Exercise description: Copy out all of the entries below without any change.
Top of Task material
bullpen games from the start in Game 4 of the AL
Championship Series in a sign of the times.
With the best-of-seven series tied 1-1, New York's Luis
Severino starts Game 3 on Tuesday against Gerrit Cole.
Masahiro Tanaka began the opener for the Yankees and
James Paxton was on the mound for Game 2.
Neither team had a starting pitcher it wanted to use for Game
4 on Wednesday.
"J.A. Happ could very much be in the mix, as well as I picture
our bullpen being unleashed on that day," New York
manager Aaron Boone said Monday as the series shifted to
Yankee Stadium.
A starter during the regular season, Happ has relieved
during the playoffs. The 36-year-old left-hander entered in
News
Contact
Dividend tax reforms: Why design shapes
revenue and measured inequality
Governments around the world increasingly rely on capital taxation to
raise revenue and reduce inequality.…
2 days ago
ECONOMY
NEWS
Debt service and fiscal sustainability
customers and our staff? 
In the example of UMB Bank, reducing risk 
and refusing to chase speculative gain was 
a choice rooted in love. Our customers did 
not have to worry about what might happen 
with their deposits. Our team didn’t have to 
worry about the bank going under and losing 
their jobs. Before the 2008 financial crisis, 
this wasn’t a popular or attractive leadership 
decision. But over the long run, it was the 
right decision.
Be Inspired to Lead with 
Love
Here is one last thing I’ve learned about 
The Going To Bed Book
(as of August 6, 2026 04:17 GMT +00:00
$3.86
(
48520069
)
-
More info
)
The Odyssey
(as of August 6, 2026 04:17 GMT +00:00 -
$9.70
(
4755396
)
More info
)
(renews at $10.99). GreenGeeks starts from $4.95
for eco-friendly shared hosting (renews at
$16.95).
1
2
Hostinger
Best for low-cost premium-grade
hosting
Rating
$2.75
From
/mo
Bottom of Task material
Output of the exercise:
bullpen games from the start in Game 4 of the AL
Championship Series in a sign of the times.
With the best-of-seven series tied 1-1, New York's Luis
Severino starts Game 3 on Tuesday against Gerrit Cole.
Masahiro Tanaka began the opener for the Yankees and
James Paxton was on the mound for Game 2.
Neither team had a starting pitcher it wanted to use for Game
4 on Wednesday.
"J.A. Happ could very much be in the mix, as well as I picture
our bullpen being unleashed on that day," New York
manager Aaron Boone said Monday as the series shifted to
Yankee Stadium.
A starter during the regular season, Happ has relieved
during the playoffs. The 36-year-old left-hander entered in
News
Contact
Dividend tax reforms: Why design shapes
revenue and measured inequality
Governments around the world increasingly rely on capital taxation to
raise revenue and reduce inequality.…
2 days ago
ECONOMY
NEWS
Debt service and fiscal sustainability
customers and our staff? 
In the example of UMB Bank, reducing risk 
and refusing to chase speculative gain was 
a choice rooted in love. Our customers did 
not have to worry about what might happen 
with their deposits. Our team didn’t have to 
worry about the bank going under and losing 
their jobs. Before the 2008 financial crisis, 
this wasn’t a popular or attractive leadership 
decision. But over the long run, it was the 
right decision.
Be Inspired to Lead with 
Love
Here is one last thing I’ve learned about 
The Going To Bed Book
(as of August 6, 2026 04:17 GMT +00:00
$3.86
(
48520069
)
-
More info
)
The Odyssey
(as of August 6, 2026 04:17 GMT +00:00 -
$9.70
(
4755396
)
More info
)
(renews at $10.99). GreenGeeks starts from $4.95
for eco-friendly shared hosting (renews at
$16.95).
1
2
Hostinger
Best for low-cost premium-grade
hosting
Rating
$2.75
From
/mo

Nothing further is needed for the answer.